Um AMOR chamado ROMA

Sempre me perguntam como vim parar na Itália. Por que escolhi Roma. Por que deixei o Brasil. Por que não Londres, Nova York, Paris? Por que não fiquei em São Paulo e pronto?

Um ano e pouco atrás eu estive em Roma com a minha mãe. Sentada em uma mesinha na rua – não digo calçada porque ela mal existe por aqui – eu disse:

–  Eu vou morar aqui.

Ela riu.

– É sério. Eu quero morar aqui. Eu VOU morar aqui.

Voltei para o Brasil com a idéia fixa na cabeça. O que faria em Roma sem falar italiano? Sem conhecer ninguém? Não sou mais criança para vir a Itália com a desculpa de aprender italiano. Tinha emprego e quase 30 anos nas costas. Não dava para abandonar tudo naquele momento sem um propósito.

Bom, o primeiro problema tinha que ser resolvido, ou, ao menos, começar a ser solucionado. Quinze dias depois que pousei no Brasil, iniciei as aulas de italiano. Meu professor genovês easy going me ajudou a ter o primeiro contato com a língua de verdade e não ter medo de errar. “O que importa é se expressar”, ele dizia.

Sentei com meu chefe no escritório de advocacia e dividi meus sonhos, meus planos. Mostrei na internet que havia um mestrado em Roma que poderia ser interessante. E não é que ele também achou interessante?

Por incrível que pareça, em 6 meses eu estava morando em Roma. Meus amigos, meus pais, meus irmãos…eu sentia que ninguém acreditava que eu viria realmente. Cinco dias antes de embarcar meu pai me perguntou durante o almoço:

– Mas então você vai mesmo?

Chorei pela saudade que já sabia que sentiria. E disse:

– Eu vou. E não duvidem nunca mais de mim quando eu disser que farei algo.

E devo dizer: eles não duvidam mais mesmo.

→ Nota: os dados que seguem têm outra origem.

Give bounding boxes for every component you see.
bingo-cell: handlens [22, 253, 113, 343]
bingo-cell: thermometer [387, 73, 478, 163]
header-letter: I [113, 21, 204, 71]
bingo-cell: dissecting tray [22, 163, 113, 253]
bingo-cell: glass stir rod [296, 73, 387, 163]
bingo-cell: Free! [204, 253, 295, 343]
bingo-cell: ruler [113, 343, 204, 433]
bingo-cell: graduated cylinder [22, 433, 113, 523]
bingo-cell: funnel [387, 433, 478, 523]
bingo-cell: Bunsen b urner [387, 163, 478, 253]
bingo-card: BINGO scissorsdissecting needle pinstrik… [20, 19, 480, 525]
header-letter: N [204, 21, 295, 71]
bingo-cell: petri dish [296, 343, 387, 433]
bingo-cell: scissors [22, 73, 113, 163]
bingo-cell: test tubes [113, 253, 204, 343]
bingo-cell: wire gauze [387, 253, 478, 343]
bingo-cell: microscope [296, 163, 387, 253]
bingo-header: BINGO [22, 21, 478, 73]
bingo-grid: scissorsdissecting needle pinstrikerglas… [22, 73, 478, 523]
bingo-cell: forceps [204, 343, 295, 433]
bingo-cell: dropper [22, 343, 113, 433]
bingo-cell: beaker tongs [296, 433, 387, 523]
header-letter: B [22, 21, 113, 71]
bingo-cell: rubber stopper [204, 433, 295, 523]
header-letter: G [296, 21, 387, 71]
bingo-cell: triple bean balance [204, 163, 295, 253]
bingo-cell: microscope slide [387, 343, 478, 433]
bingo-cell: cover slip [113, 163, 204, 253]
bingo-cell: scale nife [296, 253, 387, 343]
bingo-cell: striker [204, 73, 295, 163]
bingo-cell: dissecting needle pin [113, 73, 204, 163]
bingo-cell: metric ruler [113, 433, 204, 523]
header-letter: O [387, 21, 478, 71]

A vida me ajudou, meu empenho também, e eu me lembrei como é ter um desafio, um sonho, uma paixão, e não medir esforços para alcançá-los. Fui aceita no mestrado, aluguei um apartamento, e a partir daí era oficial: eu vivo aqui.

Em Roma eu me sinto em casa. Sempre me senti. E foi por isso que fiz minha mãe rir naquele restaurantezinho quando expressei pela primeira vez esta vontade, dizendo que aqui poderia muito bem ser a minha casa. E eu nunca senti isso em nenhuma outra cidade no mundo que não fosse a minha própria.

Caminhando olhando pelo chão de quadradinhos sanpietrini, prestando atenção para não tropeçar em toda a sua irregularidade, de repente percebo que é ela que faz o seu charme. Levanto a cabeça e vejo que é assim tudo à minha volta. Os prédios todos pintados de cores diversas – mas descascados. A fonte que jorra água para beber – mas que inunda a rua. As mesinhas do lado de fora com toalhas xadrez tão charmosas – mas todas sempre tortas e bambas por conta do piso irregular. As janelas cheias de florzinhas – e o varal de roupas estendido para fora. E, claro, o impressionante legado do Império Romano – em ruínas.

Foto: magari blu

A irregularidade de Roma é o que a faz mais especial que as outras cidades do mundo. Porque é tudo lindo, encantador, colorido, e surpreendente em cada detalhe. Não funciona como outras cidades por aí, mas se funcionasse não seria tão charmosa assim. É a bagunça mais fascinante que eu já vi. Enche os olhos. Eu não me canso de apreciar Roma.

A cidade é cheia de vida o tempo todo, inclusive com as suas luzes amareladas à noite iluminando junto com a lua o vai e vem de gente pelas ruas. Estranha-se quando tem silêncio em Roma. E o silêncio, por incrível que pareça, não alivia. Dá saudade.

Os sons se misturam entre os motores das vespinhas, as vozes altas dos italianos, as torcidas de futebol e os músicos com suas sanfonas e guitarras. Aos sábados tomo café da manhã na minha sala escutando “Fly me to the moon” tocada por um velhinho lá embaixo, na porta da minha casa.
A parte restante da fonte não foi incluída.